:: Work to complete ::
Scan the following data for lines with "Politique" and state how many there are, as a number only.

Listed records below:

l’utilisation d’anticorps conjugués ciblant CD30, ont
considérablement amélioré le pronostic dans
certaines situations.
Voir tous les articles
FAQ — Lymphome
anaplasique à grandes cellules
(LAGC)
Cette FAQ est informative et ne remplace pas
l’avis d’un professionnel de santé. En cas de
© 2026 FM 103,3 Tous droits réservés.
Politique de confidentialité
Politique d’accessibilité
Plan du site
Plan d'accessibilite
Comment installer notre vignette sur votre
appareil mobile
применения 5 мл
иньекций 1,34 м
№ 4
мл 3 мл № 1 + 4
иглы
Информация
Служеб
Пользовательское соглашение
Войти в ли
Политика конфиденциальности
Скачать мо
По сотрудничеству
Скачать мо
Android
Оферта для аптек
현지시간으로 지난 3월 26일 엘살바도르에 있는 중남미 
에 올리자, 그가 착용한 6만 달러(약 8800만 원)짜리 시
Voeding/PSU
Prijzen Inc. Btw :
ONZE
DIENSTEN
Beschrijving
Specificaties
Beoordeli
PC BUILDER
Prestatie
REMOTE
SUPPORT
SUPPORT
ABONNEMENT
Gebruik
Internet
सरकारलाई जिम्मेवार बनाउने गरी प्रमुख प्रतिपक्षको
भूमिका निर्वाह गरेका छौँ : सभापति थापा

End of Listed records.

:: Exercise output ::
2